• **What you need to do**
Across the entries below, tally every line that holds the word "Мощность". Give only the tally.

[Entries taken from a collection]
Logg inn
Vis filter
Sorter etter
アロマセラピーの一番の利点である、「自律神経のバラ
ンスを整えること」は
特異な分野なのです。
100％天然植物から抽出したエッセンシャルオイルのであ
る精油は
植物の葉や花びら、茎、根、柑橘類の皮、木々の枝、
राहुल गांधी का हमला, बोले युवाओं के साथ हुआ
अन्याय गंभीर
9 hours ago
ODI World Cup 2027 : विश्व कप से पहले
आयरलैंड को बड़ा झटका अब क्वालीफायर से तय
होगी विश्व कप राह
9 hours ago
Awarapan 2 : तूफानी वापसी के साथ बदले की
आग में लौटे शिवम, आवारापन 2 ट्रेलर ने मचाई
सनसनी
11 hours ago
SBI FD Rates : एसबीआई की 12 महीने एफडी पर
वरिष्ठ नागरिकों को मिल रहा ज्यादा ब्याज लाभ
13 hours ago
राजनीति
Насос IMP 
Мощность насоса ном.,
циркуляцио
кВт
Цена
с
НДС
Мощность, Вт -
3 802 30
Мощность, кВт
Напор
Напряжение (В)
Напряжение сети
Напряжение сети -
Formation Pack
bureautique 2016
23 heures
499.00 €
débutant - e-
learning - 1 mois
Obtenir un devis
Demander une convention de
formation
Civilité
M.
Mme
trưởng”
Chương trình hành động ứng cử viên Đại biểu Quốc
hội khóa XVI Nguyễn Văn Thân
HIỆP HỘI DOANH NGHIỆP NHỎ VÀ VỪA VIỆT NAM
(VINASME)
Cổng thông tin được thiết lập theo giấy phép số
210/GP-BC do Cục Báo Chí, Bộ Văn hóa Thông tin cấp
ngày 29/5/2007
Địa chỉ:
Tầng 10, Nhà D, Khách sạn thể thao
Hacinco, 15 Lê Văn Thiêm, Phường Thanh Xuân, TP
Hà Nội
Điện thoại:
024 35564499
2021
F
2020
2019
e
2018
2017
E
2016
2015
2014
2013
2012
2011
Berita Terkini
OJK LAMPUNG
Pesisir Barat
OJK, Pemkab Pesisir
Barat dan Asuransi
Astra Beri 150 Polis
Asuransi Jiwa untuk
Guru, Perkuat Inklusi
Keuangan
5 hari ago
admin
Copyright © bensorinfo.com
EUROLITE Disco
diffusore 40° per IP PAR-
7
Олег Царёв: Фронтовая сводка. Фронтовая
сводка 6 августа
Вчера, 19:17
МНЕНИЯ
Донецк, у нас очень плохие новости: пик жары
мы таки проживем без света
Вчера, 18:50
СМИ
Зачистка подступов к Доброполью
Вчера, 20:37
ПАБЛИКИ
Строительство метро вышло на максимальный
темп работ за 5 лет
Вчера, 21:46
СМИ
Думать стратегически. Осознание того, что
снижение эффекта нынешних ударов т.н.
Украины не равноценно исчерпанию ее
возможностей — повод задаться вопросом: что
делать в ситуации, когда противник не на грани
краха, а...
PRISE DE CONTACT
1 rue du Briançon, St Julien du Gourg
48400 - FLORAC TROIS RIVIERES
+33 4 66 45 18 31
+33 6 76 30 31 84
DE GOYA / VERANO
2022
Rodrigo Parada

• **Solution to the problem**
3